We note that valuation officer valued the building (asset) at Rs. 1,76,55,900/- whereas assessee had shown in her books of accounts at Rs. 1,66,52,805/- the difference of these two figures is at Rs. 10,03,095/- (1,76,55,900 – 1,66,52,805). The said difference of Rs. 10,03,095/- is less than 10% of the valuation shown by the assessee, that is, at Rs. 16,65,280 (10% of Rs. 2,66,52,805/-). The said variation or difference may arise because of various factors and therefore co-ordination bench in the case of Chandra Prakash Jhunjhunwala (supra) took the view that such minor difference should be ignored and no addition should be made on account of such minor variations. We note that the variation in valuation shown by DVO and the valuation made by the assessee does not exceed 10% hence relying on the judgment of Co-ordinate Bench (supra), on the identical issue, as noted above, we delete the addition of Rs. 10,03,035/-.
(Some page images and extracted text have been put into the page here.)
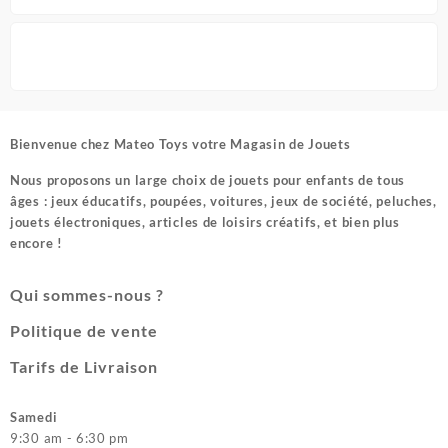
Bienvenue chez
Mateo Toys votre Magasin de Jouets
Nous proposons un large choix de jouets pour enfants de tous
âges : jeux éducatifs, poupées, voitures, jeux de société, peluches,
jouets électroniques, articles de loisirs créatifs, et bien plus
encore !
Qui sommes-nous ?
Politique de vente
Tarifs de Livraison
Samedi
9:30 am - 6:30 pm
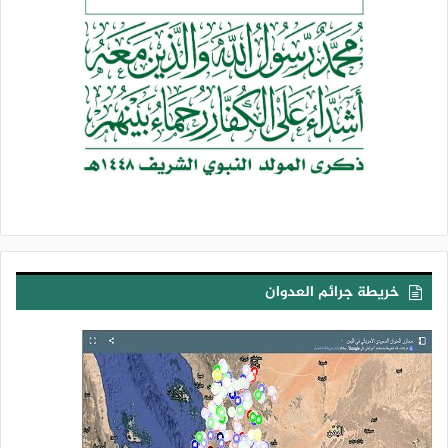
خريطة جرائم العدوان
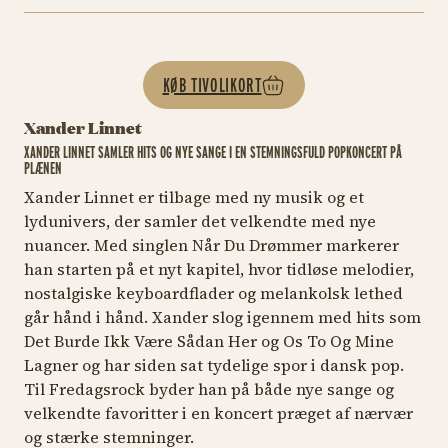
KØB TIVOLIKORT
Xander Linnet
XANDER LINNET SAMLER HITS OG NYE SANGE I EN STEMNINGSFULD POPKONCERT PÅ
PLÆNEN
Xander Linnet er tilbage med ny musik og et
lydunivers, der samler det velkendte med nye
nuancer. Med singlen
Når Du Drømmer
markerer
han starten på et nyt kapitel, hvor tidløse melodier,
nostalgiske keyboardflader og melankolsk lethed
går hånd i hånd. Xander slog igennem med hits som
D
et Burde Ikk Være Sådan Her
og
Os To Og Mine
Lagner
og har siden sat tydelige spor i dansk pop.
Til Fredagsrock byder han på både nye sange og
velkendte favoritter i en koncert præget af nærvær
og stærke stemninger.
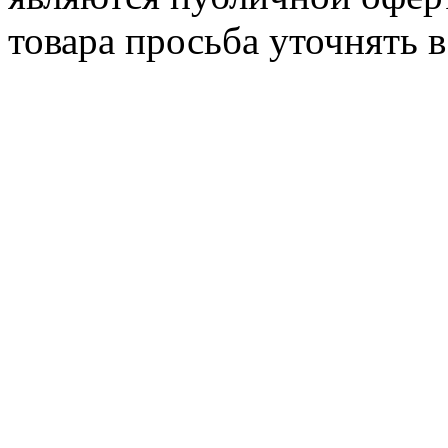
товара просьба уточнять 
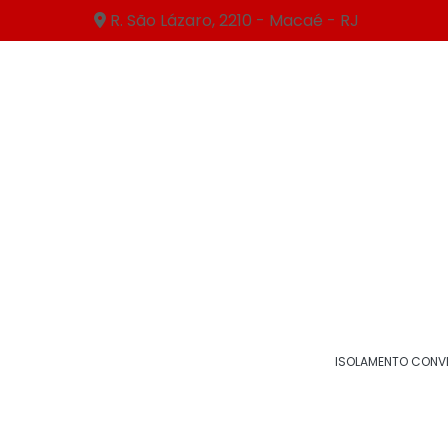
R. São Lázaro, 2210 - Macaé - RJ
Isolamento térmico
Clique nas imagens para ampliar
ISOLAMENTO CONV
EM BUSCA DE ISOLAMENTO T
GELADA RJ? A MORZAM É A 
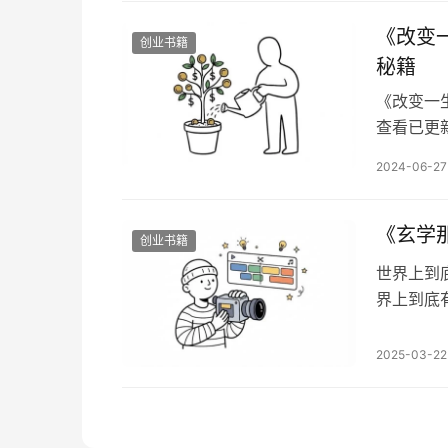
这本书花
​《改
创业书籍
秘籍
​《改变
查看已更
信：xhl
2024-06-27
《改变一
答应我不
就可以改
《玄学那
创业书籍
世界上到
界上到底
写《玄学
后，不必
2025-03-22
历的，如
漏天机吗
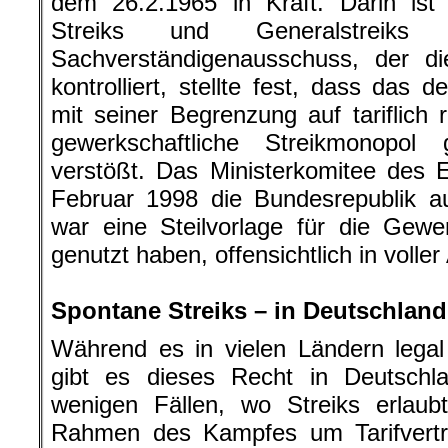
dem 26.2.1965 in Kraft. Darin ist 
Streiks und Generalstreiks
Sachverständigenausschuss, der di
kontrolliert, stellte fest, dass das 
mit seiner Begrenzung auf tariflich 
gewerkschaftliche Streikmonopol
verstößt. Das Ministerkomitee des 
Februar 1998 die Bundesrepublik a
war eine Steilvorlage für die Gewe
genutzt haben, offensichtlich in voller
.
Spontane Streiks – in Deutschland
Während es in vielen Ländern legal 
gibt es dieses Recht in Deutschla
wenigen Fällen, wo Streiks erlaub
Rahmen des Kampfes um Tarifvertr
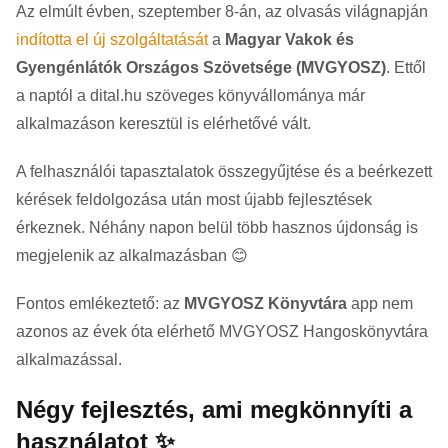
Az elmúlt évben, szeptember 8-án, az olvasás világnapján
indította el új szolgáltatását
a
Magyar Vakok és
Gyengénlátók Országos Szövetsége (MVGYOSZ)
. Ettől
a naptól a dital.hu szöveges könyvállománya már
alkalmazáson keresztül is elérhetővé vált.
A felhasználói tapasztalatok összegyűjtése és a beérkezett
kérések feldolgozása után most újabb fejlesztések
érkeznek. Néhány napon belül több hasznos újdonság is
megjelenik az alkalmazásban 😊
Fontos emlékeztető: az
MVGYOSZ Könyvtára
app nem
azonos az évek óta elérhető MVGYOSZ Hangoskönyvtára
alkalmazással.
Négy fejlesztés, ami megkönnyíti a
használatot ✨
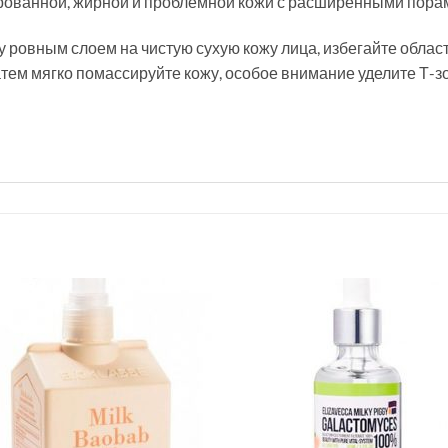
рованной, жирной и проблемной кожи с расширенными пора
ровным слоем на чистую сухую кожу лица, избегайте областей
тем мягко помассируйте кожу, особое внимание уделите Т-зо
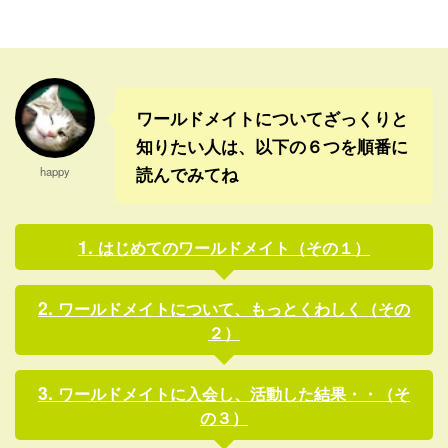
た。 民主党そのものが、全く
て、イスラム国へ志願してい
違う思想の人たちをごちゃま
くという移民の話はよく報道
ぜに集めた政党だから、無理
されるようになってきた。 し
そうというのはわかっていた
かし、紛争を避けて逃げてき
けどね。 ところが今回の ...
た人たちが狙われ、人身売買
ワールドメイトについてざっくりと
...
知りたい人は、以下の６つを順番に
読んでみてね
happy
はじめてのワールドメイト（その１）
ワールドメイトについて、もっとくわしく（その
２）
ワールドメイトに入会し、活動した結果・・（そ
の３）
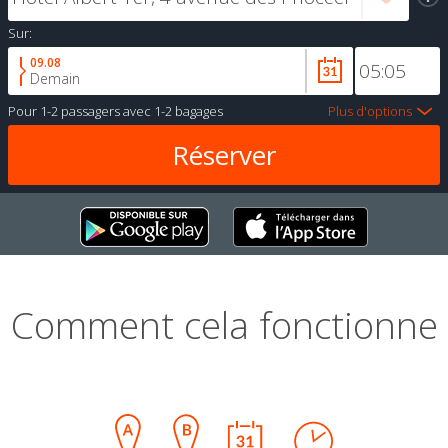
Sur:
09.08
Demain
Pour
1-2 passagers
avec
1-2 bagages
Plus d'options
Comment cela fonctionne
6. Before parting, it is noted that the order is being pronounced after 90 days of hearing. However, taking note of the extraordinary situation in the light of the Covid-19 pandemic and lockdown, the period of lockdown days need to be excluded. For coming to such a conclusion, we rely upon the decision of the Co-ordinate Bench of the Mumbai Tribunal in the case of DCIT vs. JCB Limited in ITA No. 6264/Mum/2018 and ITA No. 6103/Mum/2018 for A.Y. 2013-14 order dated 14.05.2020.

7. In the result, the appeal of the assessee is allowed.